Nguyen Long D, Nguyen Quang H, Trinh Quang H, Nguyen Binh P
School of Information and Communication Technology, Hanoi University of Science and Technology, 1 Dai Co Viet, Hanoi 100000, Vietnam.
School of Mathematics and Statistics, Victoria University of Wellington, Kelburn Parade, Wellington 6012, New Zealand.
J Chem Inf Model. 2024 Dec 23;64(24):9173-9195. doi: 10.1021/acs.jcim.4c01240. Epub 2024 Dec 6.
We present a novel molecular property prediction framework that requires only the SMILES format as input but is designed to be multimodal by incorporating predicted 3D conformer representations. Our model captures comprehensive molecular features by leveraging both the sequential character structure of SMILES and the three-dimensional spatial structure of conformers. The framework employs contrastive learning techniques, utilizing InfoNCE loss to align SMILES and conformer embeddings, along with task-specific loss functions, such as ConR for regression and SupCon for classification. To address data imbalance, we incorporate feature distribution smoothing (FDS), a common challenge in drug discovery. We evaluated the framework through multiple case studies, including SARS-CoV-2 drug docking score prediction, molecular property prediction using MoleculeNet data sets, and kinase inhibitor prediction for JAK-1, JAK-2, and MAPK-14 using custom data sets curated from PubChem. The results consistently outperformed state-of-the-art methods, with ConR and FDS significantly improving regression tasks and SupCon enhancing classification performance. These findings highlight the flexibility and robustness of our multimodal model, demonstrating its effectiveness across diverse molecular property prediction tasks, with promising applications in drug discovery and molecular analysis.

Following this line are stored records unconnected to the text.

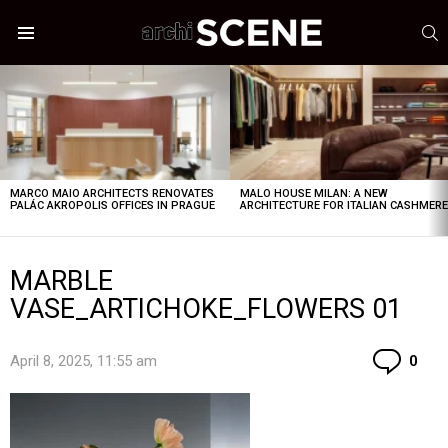
S
Menu
LATEST
STORIES
MARCO MAIO ARCHITECTS RENOVATES
MALO HOUSE MILAN: A NEW
PALÁC AKROPOLIS OFFICES IN PRAGUE
ARCHITECTURE FOR ITALIAN CASHMER
MARBLE
VASE_ARTICHOKE_FLOWERS 01
Co
April 8, 2025, 11:55 am
0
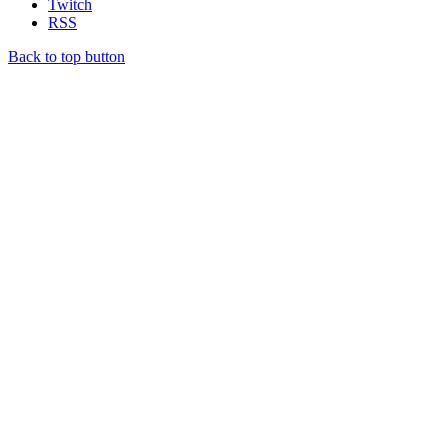
Twitch
RSS
Back to top button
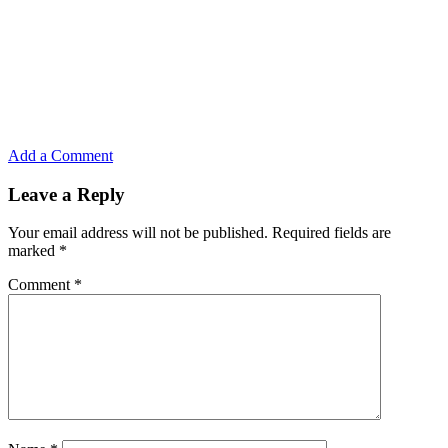
Add a Comment
Leave a Reply
Your email address will not be published.
Required fields are
marked
*
Comment
*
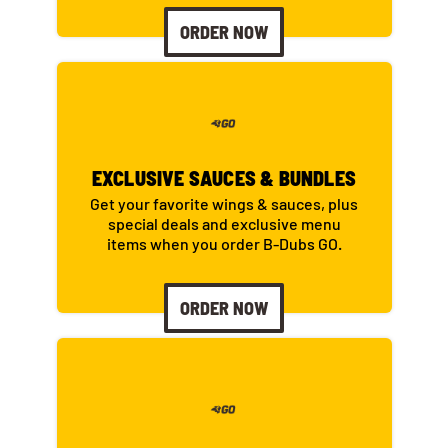
ORDER NOW
EXCLUSIVE SAUCES & BUNDLES
Get your favorite wings & sauces, plus
special deals and exclusive menu
items when you order B-Dubs GO.
ORDER NOW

我们提出了一种新颖的分子特性预测框架,该框架仅需以SMILES格式作为输入,但通过整合预测的3D构象表示设计为多模态的。我们的模型通过利用SMILES的序列字符结构和构象的三维空间结构来捕获全面的分子特征。该框架采用对比学习技术,利用InfoNCE损失来对齐SMILES和构象嵌入,以及特定任务的损失函数,如用于回归的ConR和用于分类的SupCon。为了解决数据不平衡问题,我们纳入了特征分布平滑(FDS),这是药物发现中的一个常见挑战。我们通过多个案例研究对该框架进行了评估,包括SARS-CoV-2药物对接分数预测、使用MoleculeNet数据集的分子特性预测,以及使用从PubChem策划的自定义数据集对JAK-1、JAK-2和MAPK-14进行激酶抑制剂预测。结果始终优于现有方法,ConR和FDS显著改善了回归任务,SupCon提高了分类性能。这些发现突出了我们多模态模型的灵活性和稳健性,证明了其在各种分子特性预测任务中的有效性,在药物发现和分子分析中具有广阔的应用前景。